ASSIGNMENT: Calculate how many lines of the data hold "Item". The answer consists of that number only.

MATERIAL SUPPLIED:
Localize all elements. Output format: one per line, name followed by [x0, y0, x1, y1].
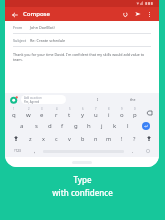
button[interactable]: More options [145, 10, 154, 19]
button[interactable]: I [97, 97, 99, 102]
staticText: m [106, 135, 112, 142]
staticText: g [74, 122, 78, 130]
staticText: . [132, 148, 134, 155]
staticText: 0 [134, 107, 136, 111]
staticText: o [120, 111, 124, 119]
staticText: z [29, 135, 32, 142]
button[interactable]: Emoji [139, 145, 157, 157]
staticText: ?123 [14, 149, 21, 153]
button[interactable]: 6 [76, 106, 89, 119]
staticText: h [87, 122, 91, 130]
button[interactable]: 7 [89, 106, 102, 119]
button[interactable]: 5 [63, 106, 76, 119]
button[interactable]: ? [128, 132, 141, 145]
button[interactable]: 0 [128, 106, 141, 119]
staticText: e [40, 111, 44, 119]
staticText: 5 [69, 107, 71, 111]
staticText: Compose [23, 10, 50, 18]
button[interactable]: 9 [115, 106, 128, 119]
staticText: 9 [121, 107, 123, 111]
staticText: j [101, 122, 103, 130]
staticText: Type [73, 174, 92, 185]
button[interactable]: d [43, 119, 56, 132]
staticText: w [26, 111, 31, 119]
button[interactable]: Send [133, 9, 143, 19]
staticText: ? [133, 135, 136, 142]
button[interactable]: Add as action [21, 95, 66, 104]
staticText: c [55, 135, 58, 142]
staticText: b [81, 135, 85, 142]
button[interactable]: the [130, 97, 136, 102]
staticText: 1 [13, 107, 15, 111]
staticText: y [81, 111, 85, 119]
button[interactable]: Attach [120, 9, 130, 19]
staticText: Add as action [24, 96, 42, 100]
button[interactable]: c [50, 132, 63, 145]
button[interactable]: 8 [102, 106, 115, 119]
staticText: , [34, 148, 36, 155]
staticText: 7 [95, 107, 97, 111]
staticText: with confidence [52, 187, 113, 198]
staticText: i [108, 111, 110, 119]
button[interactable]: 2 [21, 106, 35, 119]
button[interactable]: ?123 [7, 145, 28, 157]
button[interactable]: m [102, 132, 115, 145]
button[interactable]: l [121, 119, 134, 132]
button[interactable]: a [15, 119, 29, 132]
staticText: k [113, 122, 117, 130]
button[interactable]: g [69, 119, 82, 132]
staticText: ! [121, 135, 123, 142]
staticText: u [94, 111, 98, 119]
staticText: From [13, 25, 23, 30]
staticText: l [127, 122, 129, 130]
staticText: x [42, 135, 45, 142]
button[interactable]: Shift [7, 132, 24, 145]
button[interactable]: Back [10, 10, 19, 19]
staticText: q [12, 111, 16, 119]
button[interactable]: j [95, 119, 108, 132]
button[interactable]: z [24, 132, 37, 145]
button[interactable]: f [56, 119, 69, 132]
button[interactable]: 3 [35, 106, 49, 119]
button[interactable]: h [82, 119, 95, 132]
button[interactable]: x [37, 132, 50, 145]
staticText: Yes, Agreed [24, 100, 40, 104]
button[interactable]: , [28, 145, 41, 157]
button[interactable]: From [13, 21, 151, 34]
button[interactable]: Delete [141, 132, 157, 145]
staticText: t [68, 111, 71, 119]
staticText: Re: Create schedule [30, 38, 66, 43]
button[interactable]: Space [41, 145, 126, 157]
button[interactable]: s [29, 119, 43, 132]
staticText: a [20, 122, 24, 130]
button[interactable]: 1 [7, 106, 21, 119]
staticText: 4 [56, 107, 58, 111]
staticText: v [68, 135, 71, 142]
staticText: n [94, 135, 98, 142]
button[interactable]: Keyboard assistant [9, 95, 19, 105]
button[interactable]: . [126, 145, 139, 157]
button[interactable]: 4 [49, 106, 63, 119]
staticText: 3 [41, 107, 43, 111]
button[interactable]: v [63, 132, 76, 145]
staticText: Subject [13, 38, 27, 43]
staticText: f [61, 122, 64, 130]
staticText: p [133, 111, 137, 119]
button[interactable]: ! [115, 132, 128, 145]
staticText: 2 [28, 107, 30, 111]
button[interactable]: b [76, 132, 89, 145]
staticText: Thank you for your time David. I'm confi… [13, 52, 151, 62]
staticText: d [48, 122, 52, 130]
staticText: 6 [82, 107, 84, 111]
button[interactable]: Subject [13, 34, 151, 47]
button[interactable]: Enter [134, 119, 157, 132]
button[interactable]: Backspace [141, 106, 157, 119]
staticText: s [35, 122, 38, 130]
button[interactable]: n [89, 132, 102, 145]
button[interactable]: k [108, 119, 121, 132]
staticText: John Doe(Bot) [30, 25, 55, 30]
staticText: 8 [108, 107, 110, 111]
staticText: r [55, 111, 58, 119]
...
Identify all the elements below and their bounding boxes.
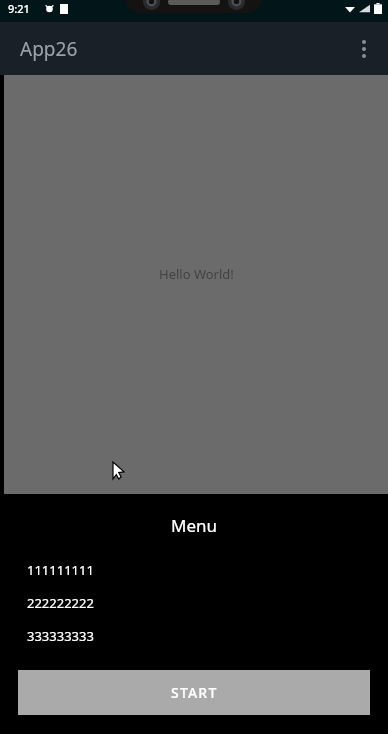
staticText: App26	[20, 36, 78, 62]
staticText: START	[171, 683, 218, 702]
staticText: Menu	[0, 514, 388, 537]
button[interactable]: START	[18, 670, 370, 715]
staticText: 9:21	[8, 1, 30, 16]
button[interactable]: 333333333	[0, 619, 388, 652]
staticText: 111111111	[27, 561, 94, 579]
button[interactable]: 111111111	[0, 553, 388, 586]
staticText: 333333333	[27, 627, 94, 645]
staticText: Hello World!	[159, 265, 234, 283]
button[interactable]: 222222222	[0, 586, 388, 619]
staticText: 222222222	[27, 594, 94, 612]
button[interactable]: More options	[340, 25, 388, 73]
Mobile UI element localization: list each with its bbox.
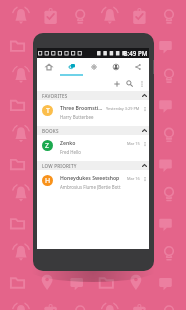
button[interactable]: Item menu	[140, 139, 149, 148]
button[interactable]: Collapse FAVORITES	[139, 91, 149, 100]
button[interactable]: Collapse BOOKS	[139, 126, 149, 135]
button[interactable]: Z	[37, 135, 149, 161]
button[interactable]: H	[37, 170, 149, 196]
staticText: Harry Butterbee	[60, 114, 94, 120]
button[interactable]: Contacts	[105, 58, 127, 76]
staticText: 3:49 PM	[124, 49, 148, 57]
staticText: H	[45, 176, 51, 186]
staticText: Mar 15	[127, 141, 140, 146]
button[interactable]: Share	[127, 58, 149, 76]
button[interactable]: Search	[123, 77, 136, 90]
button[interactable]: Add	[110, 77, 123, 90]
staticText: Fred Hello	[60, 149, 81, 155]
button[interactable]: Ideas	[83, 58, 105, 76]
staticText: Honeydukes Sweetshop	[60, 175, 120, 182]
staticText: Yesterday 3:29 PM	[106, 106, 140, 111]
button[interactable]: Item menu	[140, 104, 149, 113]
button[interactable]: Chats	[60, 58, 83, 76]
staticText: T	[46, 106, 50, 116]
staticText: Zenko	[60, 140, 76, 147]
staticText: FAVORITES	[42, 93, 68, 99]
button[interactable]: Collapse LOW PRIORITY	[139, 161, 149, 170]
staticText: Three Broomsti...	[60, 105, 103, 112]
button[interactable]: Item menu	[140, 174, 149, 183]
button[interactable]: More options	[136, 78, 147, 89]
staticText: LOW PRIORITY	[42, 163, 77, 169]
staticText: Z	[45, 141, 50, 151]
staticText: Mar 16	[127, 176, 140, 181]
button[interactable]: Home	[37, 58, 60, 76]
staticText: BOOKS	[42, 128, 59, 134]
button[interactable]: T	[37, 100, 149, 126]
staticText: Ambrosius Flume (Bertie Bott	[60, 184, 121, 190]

WRITTEN RESPONSE: 3